I guess we in HP are just not true believers in the Historic Purity Ideal. When the Silverman Bros presented us with their first designs for the St Frances site which were explicitly designed NOT to look faux victorian, in accordance with your philosophy, the concensus of the HPNA attendees was we preferred a faked historic look. The next design they brought http://jclist.com/modules/newbb/viewt ... 0&forum=11#forumpost36839, combining elements of classic prewar apartments buildings with mansard roofs and other period features, elicited general praise from the crowd. Basically, it seems we would rather things fit in than be authentic. We would prefer a inauthentic period fence to a rusty chain link one, or even a pristine but modern looking one. It's the latter that would have visitors to our neighborhood saying "what were they thinking?!!"

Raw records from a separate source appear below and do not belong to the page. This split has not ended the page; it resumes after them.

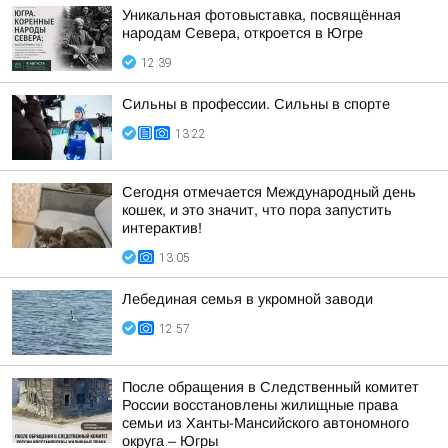
Уникальная фотовыставка, посвящённая
народам Севера, откроется в Югре
12:39
Сильны в профессии. Сильны в спорте
13:22
Сегодня отмечается Международный день
кошек, и это значит, что пора запустить
интерактив!
13:05
Лебединая семья в укромной заводи
12:57
После обращения в Следственный комитет
России восстановлены жилищные права
семьи из Ханты-Мансийского автономного
округа – Югры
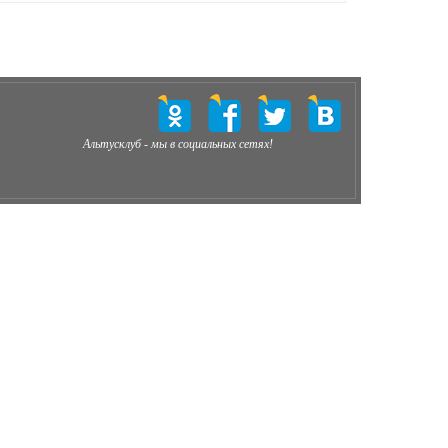
Альтусклуб - мы в социальных сетях!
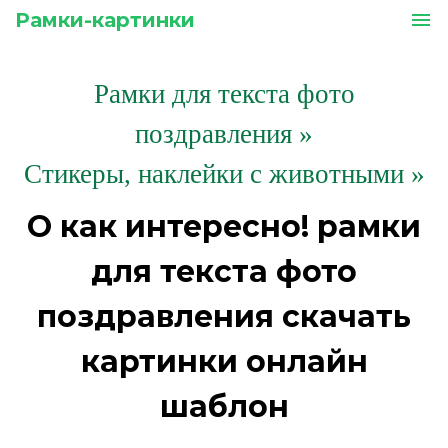
Рамки-картинки
menu
Рамки для текста фото
поздравления
»
Стикеры, наклейки с животными »
О как интересно! рамки
для текста фото
поздравления скачать
картинки онлайн
шаблон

Your attitude reminds me of the people admonished on Antiques Roadshow for having reupholstered the shredded covering on an 18th century chair. It may have been more valuable intact but they loved it and wanted to live with it in their dining room, as we want to live in our historic neighborhood, rather than just relish the "Historically Pure" elements.


Quote:

DanL wrote:
The example sited hightlights the education and communication problems.

Using a period fence is not appropriate (especially in this instance) and blurs history.

This building is adjacent to 5 or 6 other homes with the exact same original fence and across the street from 6 more homes with the same original fence. A period, but not original design fence would compromise the historic integrity of the block. This becomes the Disney version of history.

However, the homeowner is not forced to spend money to replicate the original fence, he can replace the chain link fence with something that is contempory, but clearly delineates that it was not the original fence.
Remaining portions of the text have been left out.